Ein anderer Umstand des Ordenslebens muss noch bedacht werden. Jeder Mensch hat ein Grundgefühl, dass ihm viele oder wenige Chancen geschenkt sind. Dazu zählen Studien, Entdeckungen, Freiräume und vieles mehr. Von außen betrachtet, scheinen wir Klosterangehörige kaum derartige Chancen zu besitzen. Doch bei genauerem Hinsehen eröffnen sich im Raum des Klosters enorme Unternehmensfelder, je nach dem jeweiligen Einsatzbereich.
Schweigen
Das Schweigen ist ein Kernelement des Klosterlebens. Obwohl es so wichtig ist, fällt es schwer, im Schweigen zu verharren. Man muss dabei auch bedenken, dass jemand noch lange nicht schweigt, nur weil er nichts sagt. Ebenso gut kann es bedeuten, dass ihn gerade im Innern zahlreiche Sorgen belasten und mit ihrem Lärm erfüllen. Ein Kloster kann eine Atmosphäre der Ruhe schaffen, welche den Bewohnern und Besuchern den Raum für eine Gottesbegegnung eröffnet. Dazu ist nötig, dass man seine eigene Form des Schweigens findet, um sich im Lauschen auf Gottes Wort einzulassen. Viele Fragen können unser inneres Schweigen beeinträchtigen, aber man kann auch seinem persönlichen Schweigen den Vorrang geben. Dieses erkämpfte Schweigen ist äußerst befriedigend und schenkt uns die Freude, Gottes Nähe zu erfahren. In der Welt herrscht viel Lärm, aber im Kloster findet man doch eine hilfreiche Grundatmosphäre der Stille. Natürlich muss man sich gegen die Zerstreuung zur Wehr setzen.
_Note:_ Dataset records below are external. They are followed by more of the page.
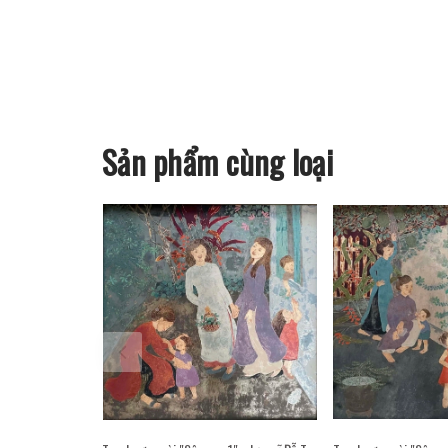
Sản phẩm cùng loại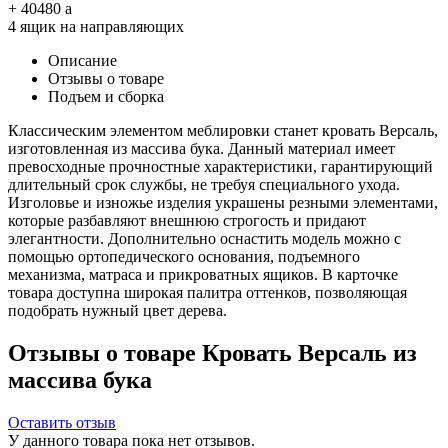
+
40480
a
4 ящик на направляющих
Описание
Отзывы о товаре
Подъем и сборка
Классическим элементом меблировки станет кровать Версаль,
изготовленная из массива бука. Данный материал имеет
превосходные прочностные характеристики, гарантирующий
длительный срок службы, не требуя специального ухода.
Изголовье и изножье изделия украшены резными элементами,
которые разбавляют внешнюю строгость и придают
элегантности. Дополнительно оснастить модель можно с
помощью ортопедического основания, подъемного
механизма, матраса и прикроватных ящиков. В карточке
товара доступна широкая палитра оттенков, позволяющая
подобрать нужный цвет дерева.
Отзывы о товаре Кровать Версаль из
массива бука
Оставить отзыв
У данного товара пока нет отзывов.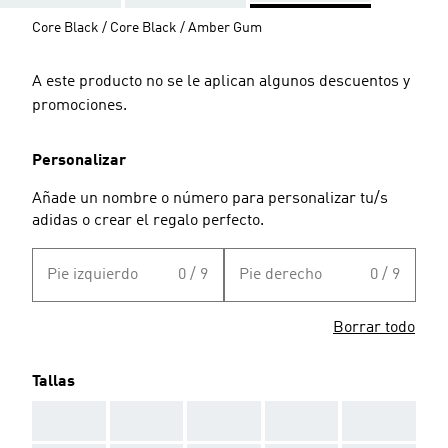
Core Black / Core Black / Amber Gum
A este producto no se le aplican algunos descuentos y
promociones.
Personalizar
Añade un nombre o número para personalizar tu/s
adidas o crear el regalo perfecto.
Pie izquierdo
0 / 9
Pie derecho
0 / 9
Borrar todo
Tallas
AAA
AAA
AAA
AAA
AAA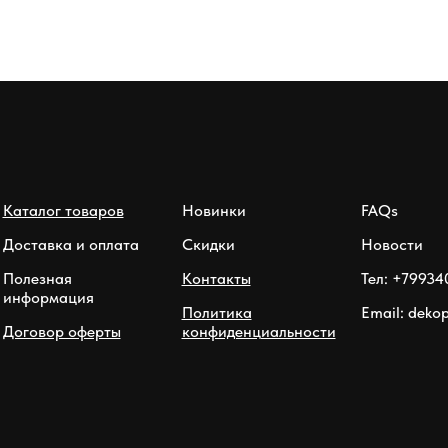
Каталог товаров
Новинки
FAQs
Доставка и оплата
Скидки
Новости
Полезная
Контакты
Тел: +79934
информация
Политика
Email: deko
Договор оферты
конфиденциальности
Es gibt noch weitere Strukturelemente unseres Klosterlebens: das Gemeinschaftsgebet, das wir mehrmals täglich beten, die tägliche Eucharistiefeier, die lectio divina, das Gemeinschaftsleben an sich, die Konventexerzitien, geistliche Begleitung und vieles mehr. Diese Tätigkeiten tragen uns, und wenn man sie ernst nimmt, wird das Klosterleben möglich, das manchmal auch aufreibend sein kann. Ich war immer davon überzeugt, dass Christus unter uns weilt. Gelegentlich treten aber Umstände ein, die uns für seine Gegenwart blind machen. Wir meinen dann, dass er weit weg ist oder unsere Lebensform ihre Gültigkeit verloren hat. Dann muss man um so fester an seine Gegenwart und seinen Ruf glauben. Das hat mich bisher immer getragen. Der Herr schenkt dann echte Freude und wahren Trost.
Schluss
Für einen jungen Südafrikaner des 21. Jahrhunderts ist das Klosterleben eigentlich keine ernsthafte Option. Es handelt sich um eine spezielle Berufung von Gott, die nur wenige betrifft, die dazu ausersehen sind. Wir dürfen diese Lebensform jedoch als kostbaren Schatz annehmen, der uns aus Liebe geschenkt wurde. Gott beruft Menschen zu dieser Lebensform, wenn sie ihm auf diesem Weg besser dienen können. Das schließt nicht aus, dass trotz Berufung manche im Chorgebet ständig falsch singen. Man muss das entweder so hinnehmen oder sich ununterbrochen ärgern. Im Kloster als einer Schule des Herrn leben auch alle möglichen Arten von Schülern. Man kann sich die Frage stellen: Zu welcher Schülerart zähle ich? Und wie gehe ich mit den anderen Schülern um? Mit diesen Fragen will ich abschließen.